Podría decirse que ella condenó su vida en ese momento.

...Porque a partir de ahí no había forma en ese maldito mundo que él la dejara ir.

No cuando había conocido el sabor dulce de su boca.

Como un adicto. Nicola se sintió así con un simple beso. Y supo que, por muy jodido que fuera, nunca en su vida se saciaría de Emma.

Era suya.

Él nunca la había visto brillar tanto como en el momento que cayó de rodillas ante ella, entregándose. Y Emma siempre brillaba. Se preguntó como alguien podría amarlo. Alguien como ella. Nicola le entregaría el mundo a Emma si ella solo dijera la palabra.

Pero ella solo necesitó verlo de rodillas, entregándose, dejándose ir.

El caos se desató sobre ellos poco después.

Luciano Calvari había prometido a Emma al hijo mayor de Lorenzo Urielo, uno de los capitanes más viejos de su padre.

Nicola le había tomado el gusto a la sangre y se había redimido a la muerte pero nunca había sentido tanto el impulso de matar. De destrozar a cualquiera, fuese quien fuese, que quisiera pensar que Emma, su reina, podía ser dada a otro hombre.

El simple pensamiento de otro -probablemente alguien mejor que él, alguien que la admiraría desde el primer segundo, que sería un hombre de honor y sangre; y jodidamente veinte años mayor que ella- tocándola... lo hacía malditamente loco.

Nicola mató al hijo de Lorenzo Urielo.

Provocó casi una ruptura en la Familia. Y fue castigado tan brutalmente que casi muere. Emma no podía curarlo, porque la habían alejado. Ese fue el peor castigo. Su padre había conocido su debilidad.

Pero Nicola se había convertido en una bestia. El monstruo que su padre tanto se había esforzado en crear surgió. Y moribundo, con latigazos en la espalda, bañado en su propia sangre y con los ojos casi en blanco, pidió su mano.

Y dijo que si no se la daban a él, quemaría el maldito mundo como lo hizo con el cuerpo de Urielo.

Y su padre cedió. Lo hizo porque sabía que él lo haría. Y tan gustoso que luego de ello se bañaría en cenizas.

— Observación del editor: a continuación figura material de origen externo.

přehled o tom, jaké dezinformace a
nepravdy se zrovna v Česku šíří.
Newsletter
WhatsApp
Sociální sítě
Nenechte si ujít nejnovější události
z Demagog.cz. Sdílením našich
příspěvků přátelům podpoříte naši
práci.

Nicola puso un anillo en su dedo cuando ella cumplió dieciséis.

Era suya.

Y él nunca la dejaría ir.

Hasta que lo hizo.

Tres años después.

Emma había despertado en una camilla de hospital sin saber nada de los últimos años de su vida. Conservaba recuerdos de su niñez, pero nada más. No presentaba más trastornos que amnesia. Su cuerpo conocía su edad y su mente su madurez, pero sus recuerdos estaban perdidos. Simplemente borrados.

Y con ellos, él.

Destrozó toda la sala del hospital ese día. Destrozó un ala de la mansión y se hizo cargo de una misión donde se encargó de tantos hombres de la Bratva como sus manos permitieron. Pero nada lo saciaba. Nada hacía esfumarse esa ira profunda, caliente, que vibraba a la par del dolor.

Y él la dejó ir.

Emma siempre había fantaseado con Italia. Como la profunda artista que era, de alma de colores, vieja y dulce, no hacía más que parlotear de ello en sus tiempos libros. Su luna de miel iba a ser ahí. Ella se había prometido a sí misma y ambos arrastrarlos a cada ciudad de Italia una vez que estuvieran casados. Se había prometido retratarlo en medio de las calles de Palermo. Y guardarlo en el alma. Y amarlo.

Pero la Emma que despertó en la cama de hospital no era la misma que prometió aquello una noche, envuelta en sus brazos.

Esa Emma no lo amaba.

Ni siquiera sabía quien era.

Por ello, la envió a Italia. La dejó marchar y el primer pueblo que la acogió fue Sicilia. Él había tenido la esperanza desesperada que las calles de Sicilia le recordaran algo, su promesa, su palabra... pero no lo hizo. Esas fueron las primeras promesas que Emma rompió.

Pasaron tres años.

Cuando Emma cumplió veintidós años, Luciano le preguntó si le entregaba la mano de Emma a otro hombre. Si él ya no la quería más.

Como si él la hubiera podido sacar de su cabeza, siquiera.

Casi le corta la lengua a Calvari se día. Joder. La necesitaba como necesitaba el aire. Apenas había respirado en tres años. Y cuando creía que solo era él, su débil y cobarde caparazón, encontraba la misma desolación en Elio: Emma también había encantado a su hermano menor, se le había colado en el alma. Elio solo era un año menor que Emma, pero ella siempre lo había protegido. Siempre lo había cuidado. Ambos habían perdido.

Elio estuvo ahí cuando Nicola decidió que era hora de que volvería.

Él iba a reclamar lo que era su suyo.

Y como le recordó a su padre antes de matarlo:

El mundo primero ardería antes de que él la perdiera una vez más.